Well, consider abortion. I’m firmly in the pro-life camp, so the law, which permits abortion, is not really an ally. So in the case of abortion, I acknowledge that supporters are acting legally, while I believe they’re wrong in what they’re doing, I absolutely acknowledge that principled people can reach different conclusions; I don’t flatly assert that they’re wrong, period.

So I don’t really see how I’m being inconsistent.

There are people, some of them on this very board, who think that the war in Iraq was a net good because we overthrew Saddam Hussein. That would make the war in Iraq make sense for those people. That would make the war in Iraq not “senseless” for those people. When people have different attitudes and values about subjective things, we call their conclusions “opinions.”

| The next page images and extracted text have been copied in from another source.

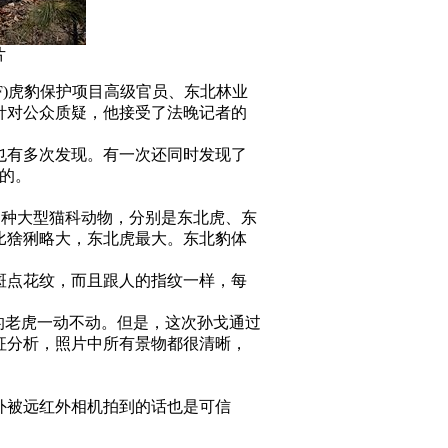
片
F)虎豹保护项目高级官员、东北林业
针对公众质疑，他接受了法晚记者的
后也有多次发现。有一次还同时发现了
常的。
四种大型猫科动物，分别是东北虎、东
比猞猁略大，东北虎最大。东北豹体
斑点花纹，而且跟人的指纹一样，每
的老虎一动不动。但是，这次孙戈通过
征分析，照片中所有景物都很清晰，
外被远红外相机拍到的话也是可信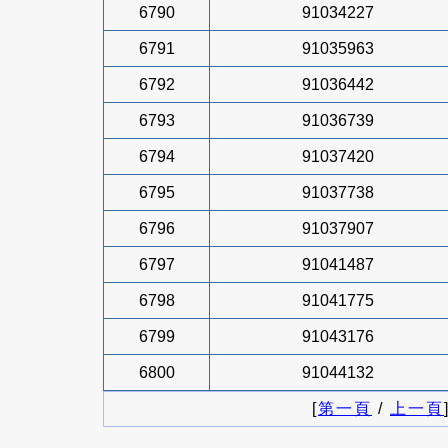
6790
91034227
6791
91035963
6792
91036442
6793
91036739
6794
91037420
6795
91037738
6796
91037907
6797
91041487
6798
91041775
6799
91043176
6800
91044132
[
第一頁
/
上一頁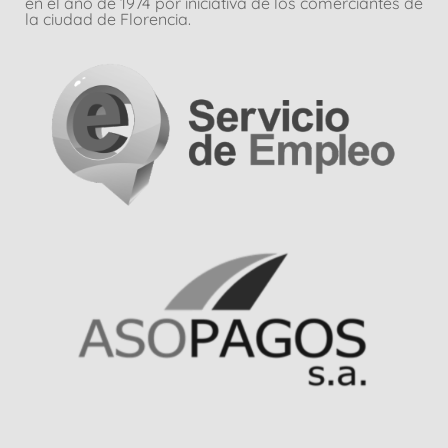
en el año de 1974 por iniciativa de los comerciantes de
la ciudad de Florencia.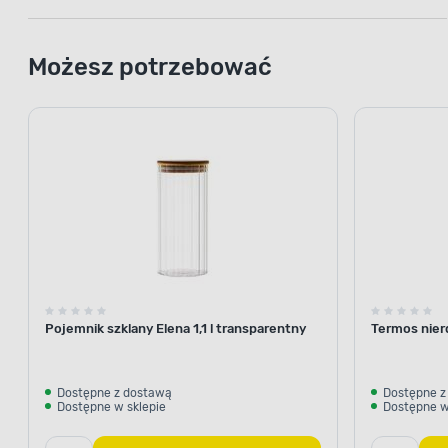
Możesz potrzebować
Pojemnik szklany Elena 1,1 l transparentny
Termos nier
Dostępne z dostawą
Dostępne z
Dostępne w sklepie
Dostępne w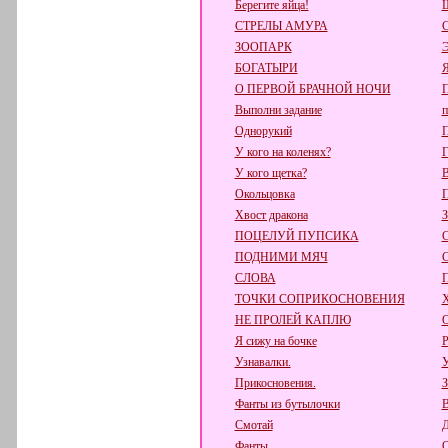
Берегите яйца!
СТРЕЛЫ АМУРА
ЗООПАРК
БОГАТЫРИ
О ПЕРВОЙ БРАЧНОЙ НОЧИ
Выполни задание
п
Однорукий
П
У кого на коленях?
Г
У кого щетка?
В
Окольцовка
Хвост дракона
ПОЦЕЛУЙ ПУПСИКА
ПОДНИМИ МЯЧ
СЛОВА
ТОЧКИ СОПРИКОСНОВЕНИЯ
НЕ ПРОЛЕЙ КАПЛЮ
Я сижу на бочке
Р
Узнавалки.
У
Прикосновения.
З
Фанты из бутылочки
В
Смотай
Д
Фанты
О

No matter how strongly held your opinion is, it’s still an opinion not a fact. “Was it worth it?” is going to get different answers, all of them opinions, not facts. “Was it senseless?” is going to get different answers, all of them opinions, not facts.

I’m embarrassed for this board that there are people who can’t tell the difference between facts and opinions.

You’re being inconsistent by arguing that my opinion of the rightness or wrongness of action A should be influenced by its legality. If you made the statement that abortion is wrong and someone replied, “But it’s legal” I would consider that reply to be completely irrelevant. Your reply to me was equally irrelevant, if not more so. I never asked, nor cared, what the law was.

When I said so, you said that I should care and that somehow if I didn’t base my ethics on the law I’d just be left screaming at Liberal. So, take your own medicine. Base your ethics on Roe or else YOU’LL be left screaming at Liberal. That’ll learn ya.

Of course the war is not senseless for them. I agree. All of my comments about the senselessness of it have been in regards to the stated reasons. I clearly stated that if the war was not about WMD then while it may be a war I disagree with it may not necessarily be senseless. The administration has never made clear any other casus belli. If there is one let them express it then we can determine whether the war is senseless. I agree that “senseless” can be and often is an opinion, but in this circumstance we have the stated reason for the invasion (you may disagree with what I stated as the reason, but that is another issue) and we have the result, therefore a factual determination can be made. The question is did the invasion accomplish it’s ostensible goal? The answer to that question is most emphatically not opinion. The question is, was Iraq a threat to American National security and is it less of a threat now?

You and me, both…

I’ll certainly take you at your word, having no reason to react otherwise. But I’m sure you will concede that your expository skills could use a little work.